Reproduce the data below in full and to the letter, images excepted.

======== Data section ========

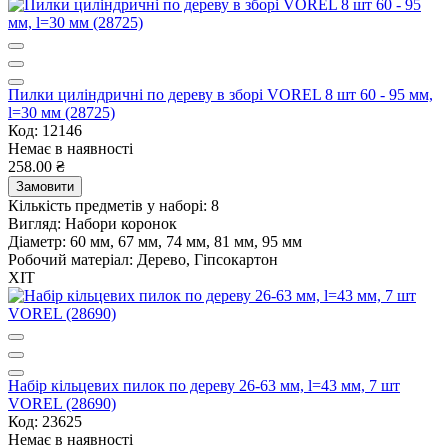
Пилки циліндричні по дереву в зборі VOREL 8 шт 60 - 95 мм,
l=30 мм (28725)
Код: 12146
Немає в наявності
258.00 ₴
Замовити
Кількість предметів у наборі:
8
Вигляд:
Набори коронок
Діаметр:
60 мм, 67 мм, 74 мм, 81 мм, 95 мм
Робочий матеріал:
Дерево, Гіпсокартон
ХІТ
Набір кільцевих пилок по дереву 26-63 мм, l=43 мм, 7 шт
VOREL (28690)
Код: 23625
Немає в наявності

========

# Solution for this exercise:
Пилки циліндричні по дереву в зборі VOREL 8 шт 60 - 95 мм,
l=30 мм (28725)
Код: 12146
Немає в наявності
258.00 ₴
Замовити
Кількість предметів у наборі:
8
Вигляд:
Набори коронок
Діаметр:
60 мм, 67 мм, 74 мм, 81 мм, 95 мм
Робочий матеріал:
Дерево, Гіпсокартон
ХІТ
Набір кільцевих пилок по дереву 26-63 мм, l=43 мм, 7 шт
VOREL (28690)
Код: 23625
Немає в наявності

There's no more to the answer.